The transaction netted the Knicks the No. 34 and No. 51 overall picks in the 2014 draft as well. The former turned into promising forward Cleanthony Early, who had a major debut in the Las Vegas Summer League, with 13 points on 5-of-10 shooting from the field. He also knocked down 3-of-4 from distance, topped off with the highlight of the day:
The latter wound up being Thanasis Antetokounmpo, a frantic young player with seemingly unlimited upside who has also shown well in early pro action.
That has been but one piece of the puzzle, with Jackson electing to dump 34-year-old Lamar Odom to the wayside despite the two finding plenty of success during their work together in Los Angeles.
If that's not proof enough that nothing will prevent Jackson from executing his plan, how about this: He's also been on the phone wheeling and dealing to get rid of Amar’e Stoudemire and Andrea Bargnani, per ESPN's Ian Begley.
The attempts make sense, especially in the case of Stoudemire, who is due $23.4 million next season, per Spotrac, and has been on a rapid decline since joining the franchise:
While some may want Stoudemire to stick around because of his contract being of the expiring variety, the point is to get value from him rather than nothing at all in free agency after next season. Either way, he is not in the plans after this upcoming season.
Although, to be fair, the front office seems content to walk a fine line between this offseason and next, as even Jackson admitted that he would love to bring on Pau Gasol, as captured by Marc Berman of the New York Post:
“[Gasol] knows what he has here and what is possible,’’ Jackson said during the Knicks summer league practice. “He’d like to play with Carmelo and like to play with a winner. We can’t guarantee that, but with him we can guarantee a much better chance.’’
But in a true tightrope act, Berman admits that some of the thinking behind the plan is that Gasol could then lure his brother, Marc, to the Big Apple next offseason.
It's not all that outlandish, and even if neither Gasol brother makes it to New York, the current focus should be on 2015 free agency.
There, the opportunities are endless—Carmelo on board or not. Unrestricted big names who may want to play in a major market like New York include Paul Millsap, Rajon Rondo, Kevin Love, LaMarcus Aldridge and more.

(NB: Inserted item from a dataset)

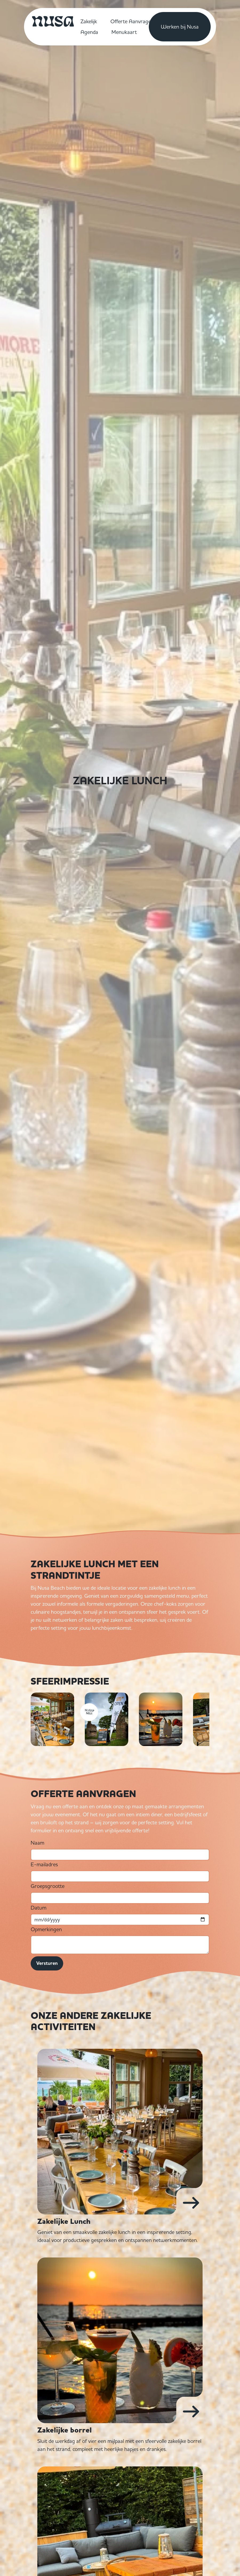 The height and width of the screenshot is (2576, 240). I want to click on Zakelijk, so click(89, 21).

That class seems to be the end goal for the Knicks at this point, as Jackson continues to make smart draft selections in the hopes of hitting the jackpot to counter the rising beast that is now the young, talented Cleveland Cavaliers.
How critical Anthony is to this process is hard to discern, but there is something to be said about a humble superstar who works well with the media and fans, is coming off his best offensive season as a pro and has played a key role in that regard since coming aboard, as Numbers Never Lie illustrates:
Since 2011, Carmelo has accounted for 23% of Knicks' Pts. Only Durant (28%) & LeBron (25%) have accounted more on their respective teams.— Numbers Never Lie (@ESPN_Numbers) July 10, 2014
The Knicks are sure to be a fringe playoff contender in the miserable Eastern Conference next season, but the bigger picture comes after the fact. Anthony back in the fold, regardless of the cash and year commitment, is a must if possible, but it's not some end-all, be-all scenario.
What's important is that Jackson continues to do away with the horrible contracts and creaky knees of yesteryear in exchange for assets that build toward a brighter future.
The future is quietly bright beneath the surface, with players such as Early and Tim Hardaway Jr. waiting to blossom. Jackson's willingness to toss away the old parts that no longer fit is a positive sign for a franchise that wants to compete for titles and a 68-year-old Hall of Famer whose reputation precedes him as a man who knows full well what he is doing every step of the way.
New York seems bleak, but a wrecking ball is a necessary evil before the construction of something befitting of Jackson's vision.